Collected data:
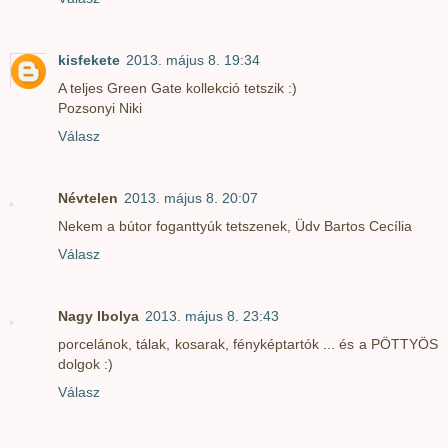
kisfekete
2013. május 8. 19:34
A teljes Green Gate kollekció tetszik :)
Pozsonyi Niki
Válasz
Névtelen
2013. május 8. 20:07
Nekem a bútor foganttyúk tetszenek, Üdv Bartos Cecília
Válasz
Nagy Ibolya
2013. május 8. 23:43
porcelánok, tálak, kosarak, fényképtartók ... és a PÖTTYÖS
dolgok :)
Válasz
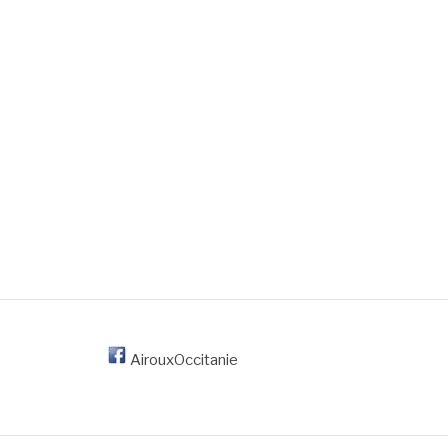
AirouxOccitanie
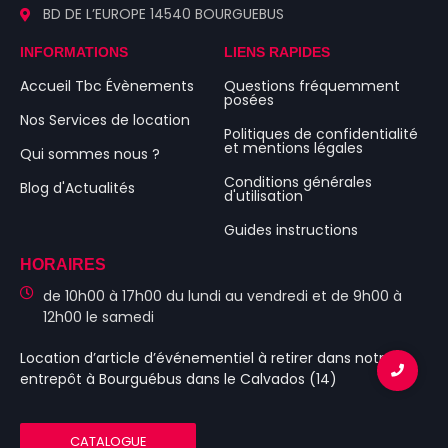
BD DE L’EUROPE 14540 BOURGUEBUS
INFORMATIONS
LIENS RAPIDES
Accueil Tbc Évènements
Questions fréquemment
posées
Nos Services de location
Politiques de confidentialité
et mentions légales
Qui sommes nous ?
Conditions générales
Blog d'Actualités
d'utilisation
Guides instructions
HORAIRES
de 10h00 à 17h00 du lundi au vendredi et de 9h00 à
12h00 le samedi
Location d’article d’événementiel
à retirer dans notre
entrepôt à Bourguébus
dans le Calvados (14)
CATALOGUE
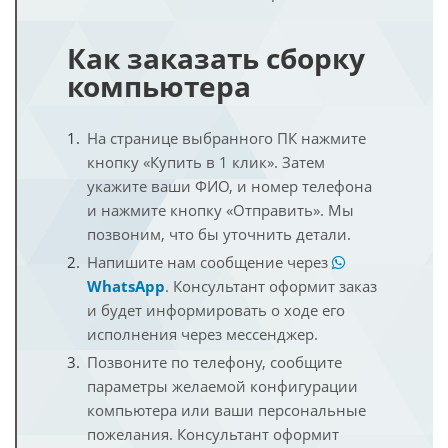
Как заказать сборку
компьютера
На странице выбранного ПК нажмите
кнопку «Купить в 1 клик». Затем
укажите ваши ФИО, и номер телефона
и нажмите кнопку «Отправить». Мы
позвоним, что бы уточнить детали.
Напишите нам сообщение через
WhatsApp
. Консультант оформит заказ
и будет информировать о ходе его
исполнения через мессенджер.
Позвоните по телефону, сообщите
параметры желаемой конфигурации
компьютера или ваши персональные
пожелания. Консультант оформит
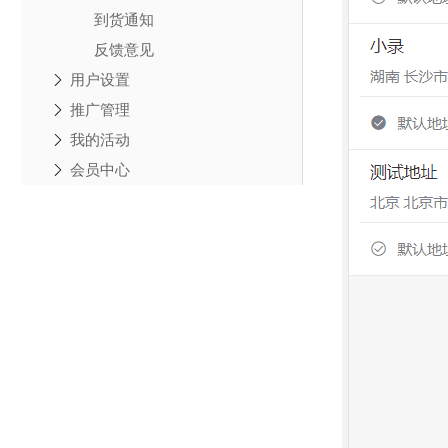
到货通知
反馈意见
用户设置
推广管理
我的活动
会员中心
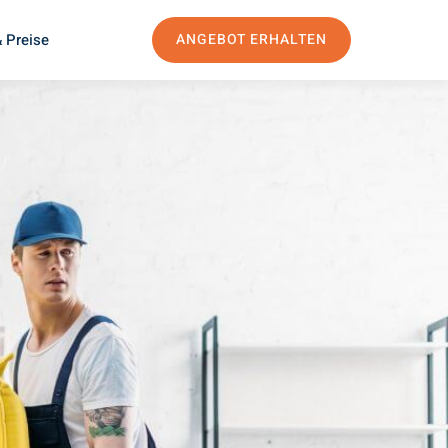
 Preise
ANGEBOT ERHALTEN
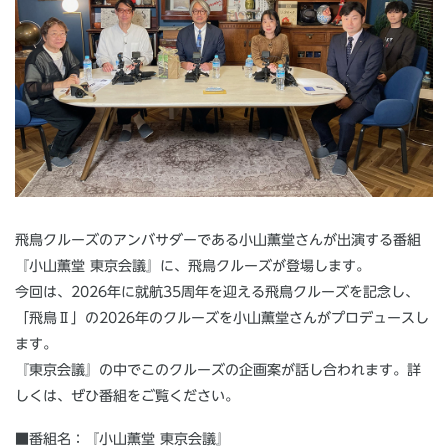
飛鳥クルーズのアンバサダーである小山薫堂さんが出演する番組
『小山薫堂 東京会議』に、飛鳥クルーズが登場します。
今回は、2026年に就航35周年を迎える飛鳥クルーズを記念し、
「飛鳥Ⅱ」の2026年のクルーズを小山薫堂さんがプロデュースし
ます。
『東京会議』の中でこのクルーズの企画案が話し合われます。詳
しくは、ぜひ番組をご覧ください。
■番組名：『小山薫堂 東京会議』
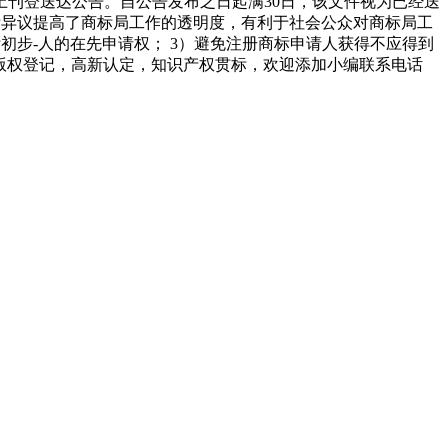
上刊登送达公告。自公告发布之日起满30日，该文件视为已经送
商标异议提高了商标局工作的透明度，有利于社会公众对商标局工
标初步-人的在先申请权； 3）避免注册商标申请人获得不应得到
务范围：商标注册，专利申请，版权登记，高新认定，知识产权贯标，欢迎添加小编联系电话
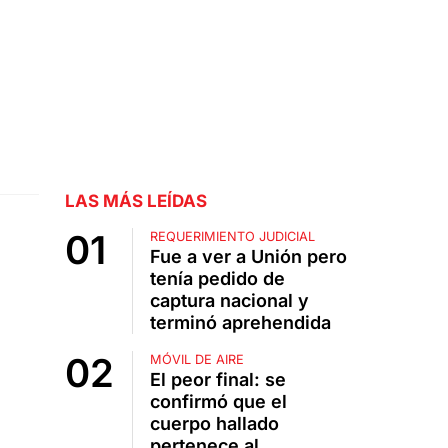
LAS MÁS LEÍDAS
REQUERIMIENTO JUDICIAL
Fue a ver a Unión pero
tenía pedido de
captura nacional y
terminó aprehendida
MÓVIL DE AIRE
El peor final: se
confirmó que el
cuerpo hallado
pertenece al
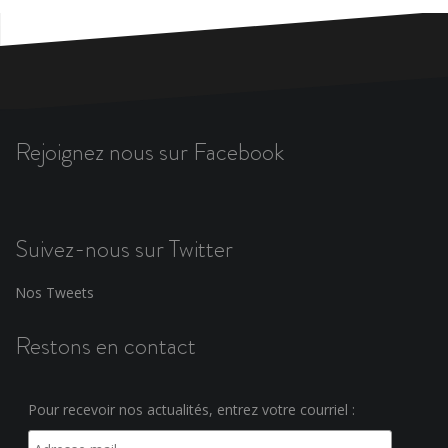
Rejoignez nous sur Facebook
Suivez-nous sur Twitter
Nos Tweets
Restons en contact
Pour recevoir nos actualités, entrez votre courriel :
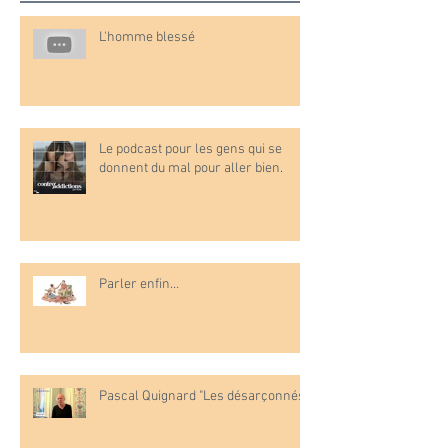
L'homme blessé
Le podcast pour les gens qui se
donnent du mal pour aller bien.
Parler enfin…
Pascal Quignard "Les désarçonnés"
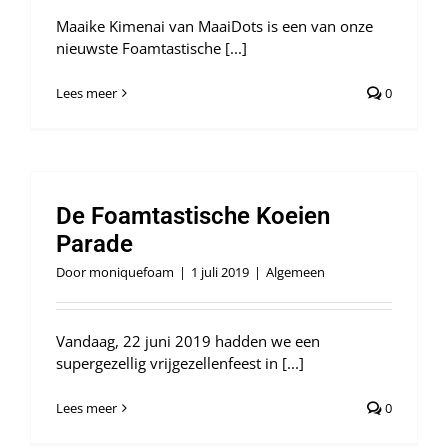
Maaike Kimenai van MaaiDots is een van onze
nieuwste Foamtastische [...]
Lees meer
0
De Foamtastische Koeien
Parade
Door
moniquefoam
|
1 juli 2019
|
Algemeen
Vandaag, 22 juni 2019 hadden we een
supergezellig vrijgezellenfeest in [...]
Lees meer
0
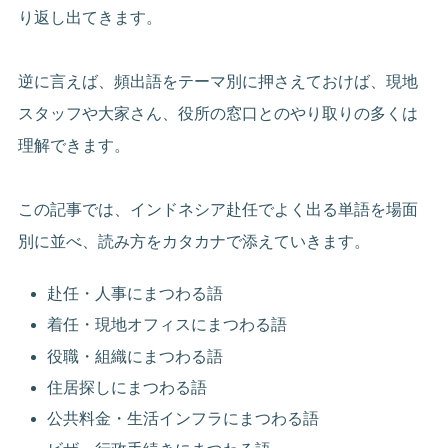
り返し出てきます。
逆に言えば、頻出語をテーマ別に押さえておけば、現地
スタッフや大家さん、役所の窓口とのやり取りの多くは
理解できます。
この記事では、インドネシア赴任でよく出る単語を場面
別に並べ、読み方をカタカナで添えていきます。
赴任・人事にまつわる語
着任・現地オフィスにまつわる語
役職・組織にまつわる語
住居探しにまつわる語
公共料金・生活インフラにまつわる語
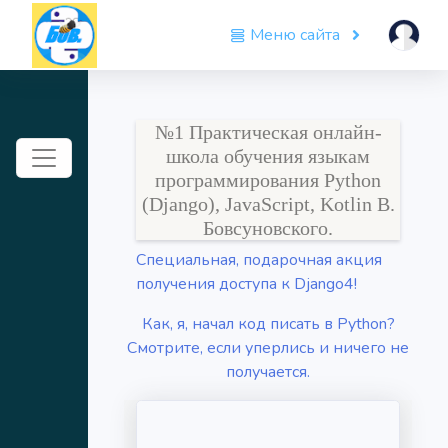
Меню сайта
№1 Практическая онлайн-
Toggle navigation
школа обучения языкам
программирования Python
(Django), JavaScript, Kotlin В.
Бовсуновского.
Специальная, подарочная акция
получения доступа к Django4!
Как, я, начал код писать в Python?
Смотрите, если уперлись и ничего не
получается.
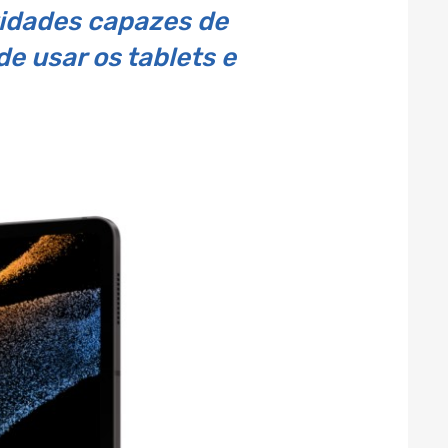
idades capazes de
de usar os tablets e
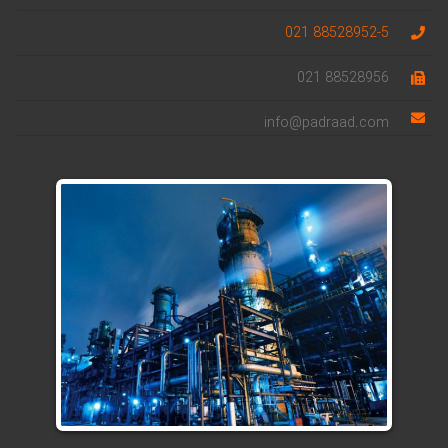
88528952-5 021
88528956 021
info@padraad.com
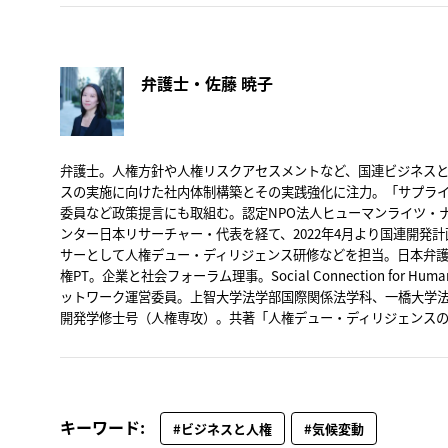
弁護士・佐藤 暁子
弁護士。人権方針や人権リスクアセスメントなど、国連ビジネス
スの実施に向けた社内体制構築とその実践強化に注力。「サプラ
委員など政策提言にも取組む。
認定
NPO
法人ヒューマンライツ・
ンター日本リサーチャー・代表を経て、
2022
年
4
月より国連開発計
サーとして人権デュー・ディリジェンス研修などを担当。
日本弁
権
PT
。企業と社会フォーラム理事。
Social Connection for Huma
ットワーク運営委員。
上智大学法学部国際関係法学科、一橋大学
開発学修士号（人権専攻）。共著「人権デュー・ディリジェンス
キーワード:
#ビジネスと人権
#気候変動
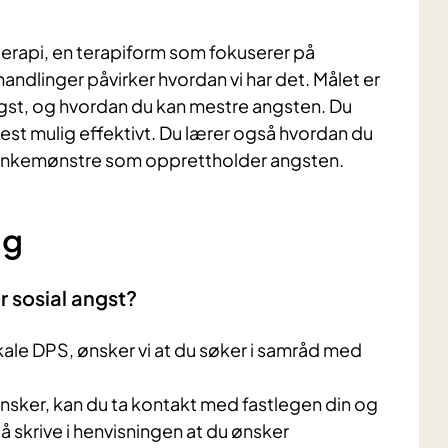
erapi, en terapiform som fokuserer på
andlinger påvirker hvordan vi har det. Målet er
 angst, og hvordan du kan mestre angsten. Du
st mulig effektivt. Du lærer også hvordan du
 tankemønstre som opprettholder angsten.
ng
r sosial angst?
okale DPS, ønsker vi at du søker i samråd med
vansker, kan du ta kontakt med fastlegen din og
å skrive i henvisningen at du ønsker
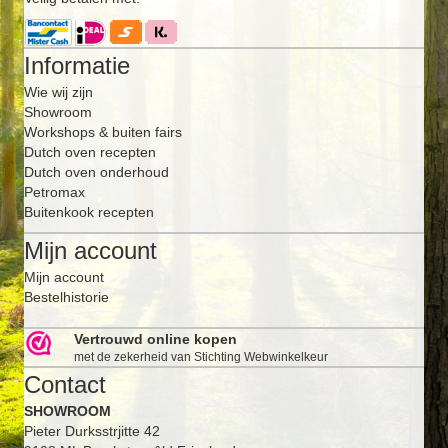
Informatie
Wie wij zijn
Showroom
Workshops & buiten fairs
Dutch oven recepten
Dutch oven onderhoud
Petromax
Buitenkook recepten
Mijn account
Mijn account
Bestelhistorie
Vertrouwd online kopen
met de zekerheid van Stichting Webwinkelkeur
Contact
SHOWROOM
Pieter Durksstrjitte 42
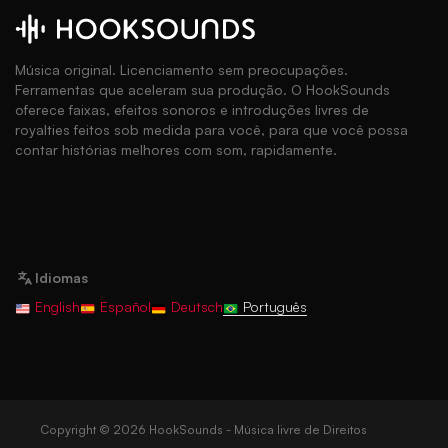
Música original. Licenciamento sem preocupações.
Ferramentas que aceleram sua produção. O HookSounds
oferece faixas, efeitos sonoros e introduções livres de
royalties feitos sob medida para você, para que você possa
contar histórias melhores com som, rapidamente.
Idiomas
English
Español
Deutsch
Português
Copyright © 2026 HookSounds - Música livre de Direitos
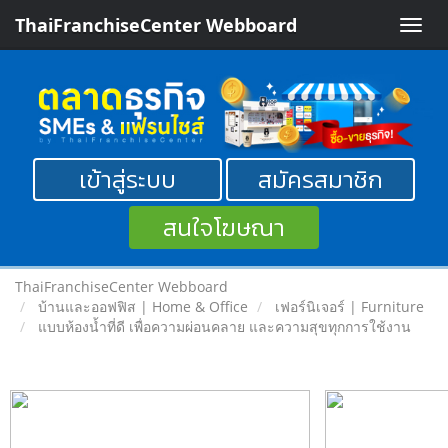
ThaiFranchiseCenter Webboard
Toggle
naviga
เข้าสู่ระบบ
สมัครสมาชิก
สนใจโฆษณา
ThaiFranchiseCenter Webboard
บ้านและออฟฟิส | Home & Office
เฟอร์นิเจอร์ | Furniture
แบบห้องน้ำที่ดี เพื่อความผ่อนคลาย และความสุขทุกการใช้งาน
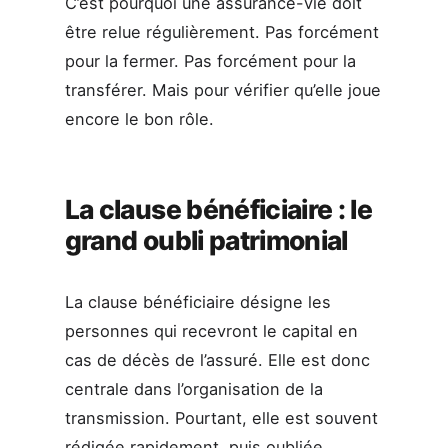
C’est pourquoi une assurance-vie doit
être relue régulièrement. Pas forcément
pour la fermer. Pas forcément pour la
transférer. Mais pour vérifier qu’elle joue
encore le bon rôle.
La clause bénéficiaire : le
grand oubli patrimonial
La clause bénéficiaire désigne les
personnes qui recevront le capital en
cas de décès de l’assuré. Elle est donc
centrale dans l’organisation de la
transmission. Pourtant, elle est souvent
rédigée rapidement, puis oubliée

= REQUIREMENT =
Drop the pictures and reproduce the rest of the data exactly.

= SOLUTION FOR THIS PROBLEM =
kisfekete
2013. május 8. 19:34
A teljes Green Gate kollekció tetszik :)
Pozsonyi Niki
Válasz
Névtelen
2013. május 8. 20:07
Nekem a bútor foganttyúk tetszenek, Üdv Bartos Cecília
Válasz
Nagy Ibolya
2013. május 8. 23:43
porcelánok, tálak, kosarak, fényképtartók ... és a PÖTTYÖS
dolgok :)
Válasz
AirouxOccitanie
BD DE L’EUROPE 14540 BOURGUEBUS
INFORMATIONS
LIENS RAPIDES
Accueil Tbc Évènements
Questions fréquemment
posées
Nos Services de location
Politiques de confidentialité
et mentions légales
Qui sommes nous ?
Conditions générales
Blog d'Actualités
d'utilisation
Guides instructions
HORAIRES
de 10h00 à 17h00 du lundi au vendredi et de 9h00 à
12h00 le samedi
Location d’article d’événementiel
à retirer dans notre
entrepôt à Bourguébus
dans le Calvados (14)
CATALOGUE
Как заказать сборку
компьютера
На странице выбранного ПК нажмите
кнопку «Купить в 1 клик». Затем
укажите ваши ФИО, и номер телефона
и нажмите кнопку «Отправить». Мы
позвоним, что бы уточнить детали.
Напишите нам сообщение через
WhatsApp
. Консультант оформит заказ
и будет информировать о ходе его
исполнения через мессенджер.
Позвоните по телефону, сообщите
параметры желаемой конфигурации
компьютера или ваши персональные
пожелания. Консультант оформит
到货通知
反馈意见
用户设置
推广管理
我的活动
会员中心
 Preise
ANGEBOT ERHALTEN
飛鳥クルーズのアンバサダーである小山薫堂さんが出演する番組
『小山薫堂 東京会議』に、飛鳥クルーズが登場します。
今回は、2026年に就航35周年を迎える飛鳥クルーズを記念し、
「飛鳥Ⅱ」の2026年のクルーズを小山薫堂さんがプロデュースし
ます。
『東京会議』の中でこのクルーズの企画案が話し合われます。詳
しくは、ぜひ番組をご覧ください。
■番組名：『小山薫堂 東京会議』
上刊登送达公告。自公告发布之日起满30日，该文件视为已经送
商标异议提高了商标局工作的透明度，有利于社会公众对商标局工
标初步-人的在先申请权； 3）避免注册商标申请人获得不应得到
务范围：商标注册，专利申请，版权登记，高新认定，知识产权贯标，欢迎添加小编联系电话
LAS MÁS LEÍDAS
REQUERIMIENTO JUDICIAL
Fue a ver a Unión pero
tenía pedido de
captura nacional y
terminó aprehendida
MÓVIL DE AIRE
El peor final: se
confirmó que el
cuerpo hallado
pertenece al
Rejoignez nous sur Facebook
Suivez-nous sur Twitter
Nos Tweets
Restons en contact
Pour recevoir nos actualités, entrez votre courriel :
L'homme blessé
Le podcast pour les gens qui se
donnent du mal pour aller bien.
Parler enfin…
Pascal Quignard "Les désarçonnés"
Maaike Kimenai van MaaiDots is een van onze
nieuwste Foamtastische [...]
Lees meer
0
De Foamtastische Koeien
Parade
Door
moniquefoam
|
1 juli 2019
|
Algemeen
Vandaag, 22 juni 2019 hadden we een
supergezellig vrijgezellenfeest in [...]
Lees meer
0
り返し出てきます。
逆に言えば、頻出語をテーマ別に押さえておけば、現地
スタッフや大家さん、役所の窓口とのやり取りの多くは
理解できます。
この記事では、インドネシア赴任でよく出る単語を場面
別に並べ、読み方をカタカナで添えていきます。
赴任・人事にまつわる語
着任・現地オフィスにまつわる語
役職・組織にまつわる語
住居探しにまつわる語
公共料金・生活インフラにまつわる語
Меню сайта
№1 Практическая онлайн-
Toggle navigation
школа обучения языкам
программирования Python
(Django), JavaScript, Kotlin В.
Бовсуновского.
Специальная, подарочная акция
получения доступа к Django4!
Как, я, начал код писать в Python?
Смотрите, если уперлись и ничего не
получается.
idades capazes de
de usar os tablets e
88528952-5 021
88528956 021
info@padraad.com
弁護士・佐藤 暁子
弁護士。人権方針や人権リスクアセスメントなど、国連ビジネス
スの実施に向けた社内体制構築とその実践強化に注力。「サプラ
委員など政策提言にも取組む。
認定
NPO
法人ヒューマンライツ・
ンター日本リサーチャー・代表を経て、
2022
年
4
月より国連開発計
サーとして人権デュー・ディリジェンス研修などを担当。
日本弁
権
PT
。企業と社会フォーラム理事。
Social Connection for Huma
ットワーク運営委員。
上智大学法学部国際関係法学科、一橋大学
開発学修士号（人権専攻）。共著「人権デュー・ディリジェンス
キーワード:
#ビジネスと人権
#気候変動
erapi, en terapiform som fokuserer på
andlinger påvirker hvordan vi har det. Målet er
 angst, og hvordan du kan mestre angsten. Du
st mulig effektivt. Du lærer også hvordan du
 tankemønstre som opprettholder angsten.
ng
r sosial angst?
okale DPS, ønsker vi at du søker i samråd med
vansker, kan du ta kontakt med fastlegen din og
å skrive i henvisningen at du ønsker
Informatie
Wie wij zijn
Showroom
Workshops & buiten fairs
Dutch oven recepten
Dutch oven onderhoud
Petromax
Buitenkook recepten
Mijn account
Mijn account
Bestelhistorie
Vertrouwd online kopen
met de zekerheid van Stichting Webwinkelkeur
Contact
SHOWROOM
Pieter Durksstrjitte 42
Música original. Licenciamento sem preocupações.
Ferramentas que aceleram sua produção. O HookSounds
oferece faixas, efeitos sonoros e introduções livres de
royalties feitos sob medida para você, para que você possa
contar histórias melhores com som, rapidamente.
Idiomas
English
Español
Deutsch
Português
Copyright © 2026 HookSounds - Música livre de Direitos
ThaiFranchiseCenter Webboard
Toggle
naviga
เข้าสู่ระบบ
สมัครสมาชิก
สนใจโฆษณา
ThaiFranchiseCenter Webboard
บ้านและออฟฟิส | Home & Office
เฟอร์นิเจอร์ | Furniture
แบบห้องน้ำที่ดี เพื่อความผ่อนคลาย และความสุขทุกการใช้งาน
C’est pourquoi une assurance-vie doit
être relue régulièrement. Pas forcément
pour la fermer. Pas forcément pour la
transférer. Mais pour vérifier qu’elle joue
encore le bon rôle.
La clause bénéficiaire : le
grand oubli patrimonial
La clause bénéficiaire désigne les
personnes qui recevront le capital en
cas de décès de l’assuré. Elle est donc
centrale dans l’organisation de la
transmission. Pourtant, elle est souvent
rédigée rapidement, puis oubliée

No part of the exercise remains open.